Playing with Google maps API – part two: Create custom controls

Today we are going to see how to realize custom controls to add to our Google maps powered map.

The only concept that should be clear, in order to achive the goal, is what prototype is and why we must use it.

Javascript is not a really object oriented language, so we can’t really talk about classes and subclassing (using extends like in Java or Actionscript), but however we can create functions that act as constructor for new js objects, and we can inherit properties from an object to another by using the prototyping technique.

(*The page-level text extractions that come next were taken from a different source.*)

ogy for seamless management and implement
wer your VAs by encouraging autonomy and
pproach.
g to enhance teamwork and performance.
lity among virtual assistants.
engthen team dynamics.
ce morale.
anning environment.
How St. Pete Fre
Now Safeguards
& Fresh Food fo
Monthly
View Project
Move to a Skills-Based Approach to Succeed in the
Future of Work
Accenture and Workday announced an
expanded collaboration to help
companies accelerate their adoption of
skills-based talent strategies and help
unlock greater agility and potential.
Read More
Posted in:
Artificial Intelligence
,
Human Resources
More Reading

Let’s consider a simple Javascript constructor function, that can be used to create an Animal object:

function Animal(name, age, sex) {
    this.name = name;
    this.age = age;
    this.sex = sex;

    this.getInfo = function() {
        alert("Name: " + this.name + "\nAge: " + this.age + "\nSex: " + this.sex);
    }
}

To extend the Animal class with a Dog class, we have to define the Dog constructor:

function Dog(name, age, sex, barkPower) {

    Animal.apply(this, arguments);

    this.barkPower = barkPower;

    this.bark = function() {

        var barkBuffer = [this.name, " says: "];

        for (var i=0; i<this.barkPower; i++) {
            barkBuffer.push("bark! ");
        }

        alert(barkBuffer.join(""));

    }

}

and then prototyping it in this way:

Dog.prototype = new Animal();

The Animal.apply() call inside Dog, is like to use super() in Java to call the SuperClass constructor.
Now our Dog has the same methods and properties of Animal, for example we can use the getInfo() method, in addition to bark():

var laika = new Dog("Laika", 5, "F", 8);
laika.getInfo();
laika.bark();

Now, let’s put the prototyping technique in practice, in order to create a custom control for our map.
The Javascript class that represents a google map’s control is GControl, so if we want to make something of us own, we must extend that class. Furthermore we have to implements at least 2 methods: initialize() and getDefaultPosition(), in practice the GControl is to be considered an interface.
The first method, must add a DOM node (a graphic button or whatelse represents our control) to the map and return it (with return), the second must return an instance of GControlPosition which is used to place the DOM node (our control) in the right position.
Our goal is to create a custom map navigation (ie: move to north, move to south, move to east and move to west), so we will create 4 js classes that will extend GControl and implements the 2 methods. We call these classes respectively: GoUpButton, GoDownButton, GoLeftButton and GoRightButton .
Let’s see how GoUpButton is structured and how it works (others buttons will differ only for their position and click handler):

function GoUpButton(map) {

    this.map = map;
    this.button = document.createElement("a");

}

The function above, is the GoUpButton‘s constructor, and as you can see it takes one argument: map, that is a reference to the map’s instance, then it creates an <a> tag that will be our clickable button.
The next step is to extend GControl:

GoUpButton.prototype = new GControl();

Now, let’s implement the initialize() method:

GoUpButton.prototype.initialize = function() {

    var map = this.map;

    this.button.className = "custom_nav_top";
    this.button.href = "javascript:;";
    this.button.title = "Move the map to the top";
    this.button.innerHTML = "N";

    GEvent.addDomListener(this.button, "click", function() {
        map.panBy(new GSize(0, 100));
    });

    map.getContainer().appendChild(this.button);

    return this.button;

}

In this method we define the CSS class for the button, set its href attribute to “javascript:;” to ensure it won’t reload the page (is not necessary, but I feel more secure by doing it), set its title attribute and its innerHTML (in this case an N, which stands for North). Then we add an (anonymous) event listener that will be triggered when the user will click the button. This listener will invoke the map’s panBy() method, which moves the map by a specific distance by using an animation. The distance is represented by an instance of GSize, which is essentially a virtual polygon, which dimension are expressed with the two parameters width and height. So with new GSize(0, 100), we will move the map 100 pixels to the top (y axis).
The last two steps in the method are add the node to the DOM (by using map’s getContainer() method, which returns the node containing the map) and returns it.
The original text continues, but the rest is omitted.